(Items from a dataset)
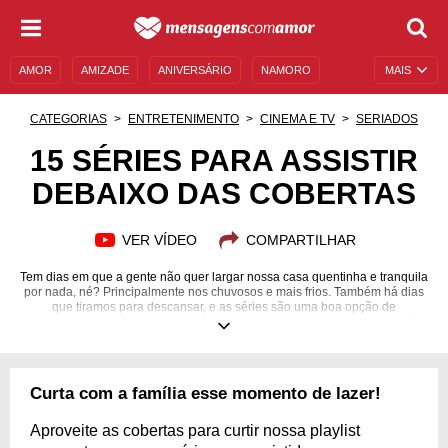
AMOR
AMIZADE
ANIVERSÁRIO
NAMORO
MAIS
SENTIMENTOS
LEGENDAS
DATAS ESPECIAIS
CATEGORIAS
ENTRETENIMENTO
CINEMA E TV
SERIADOS
UNIVERSO FEMININO
AUTOAJUDA
DESCULPAS
15 SÉRIES PARA ASSISTIR
DEBAIXO DAS COBERTAS
MENSAGENS E FRASES
MENSAGENS DE ANIVERSÁRIO
ENTRETENIMENTO
FAMOSOS
BÍBLIA
VER VÍDEO
COMPARTILHAR
Tem dias em que a gente não quer largar nossa casa quentinha e tranquila
por nada, né? Principalmente nos chuvosos e mais frios. Também há dias
que tiramos para descansar, e as séries são uma boa opção de
entretenimento para aproveitarmos no conforto da nossa cama ou sofá.
Determinado o programa, vem a parte mais difícil: escolher qual será a
produção que iremos acompanhar. Comédia, ação, terror, romance,
drama… as plataformas de streaming oferecem vastas opções de gêneros
para mergulhar no mundo dos seriados. Para que você não tenha esse
Curta com a família esse momento de lazer!
trabalho, fizemos uma lista de séries para assistir debaixo das cobertas
que te ajudarão a escolher a produção perfeita. É só conferir e apertar o
play!
Aproveite as cobertas para curtir nossa playlist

## WHAT THIS TASK INVOLVES
The entries above need to be transcribed exactly, with the images left out.

## YOUR SOLUTION
AMOR
AMIZADE
ANIVERSÁRIO
NAMORO
MAIS
SENTIMENTOS
LEGENDAS
DATAS ESPECIAIS
CATEGORIAS
ENTRETENIMENTO
CINEMA E TV
SERIADOS
UNIVERSO FEMININO
AUTOAJUDA
DESCULPAS
15 SÉRIES PARA ASSISTIR
DEBAIXO DAS COBERTAS
MENSAGENS E FRASES
MENSAGENS DE ANIVERSÁRIO
ENTRETENIMENTO
FAMOSOS
BÍBLIA
VER VÍDEO
COMPARTILHAR
Tem dias em que a gente não quer largar nossa casa quentinha e tranquila
por nada, né? Principalmente nos chuvosos e mais frios. Também há dias
que tiramos para descansar, e as séries são uma boa opção de
entretenimento para aproveitarmos no conforto da nossa cama ou sofá.
Determinado o programa, vem a parte mais difícil: escolher qual será a
produção que iremos acompanhar. Comédia, ação, terror, romance,
drama… as plataformas de streaming oferecem vastas opções de gêneros
para mergulhar no mundo dos seriados. Para que você não tenha esse
Curta com a família esse momento de lazer!
trabalho, fizemos uma lista de séries para assistir debaixo das cobertas
que te ajudarão a escolher a produção perfeita. É só conferir e apertar o
play!
Aproveite as cobertas para curtir nossa playlist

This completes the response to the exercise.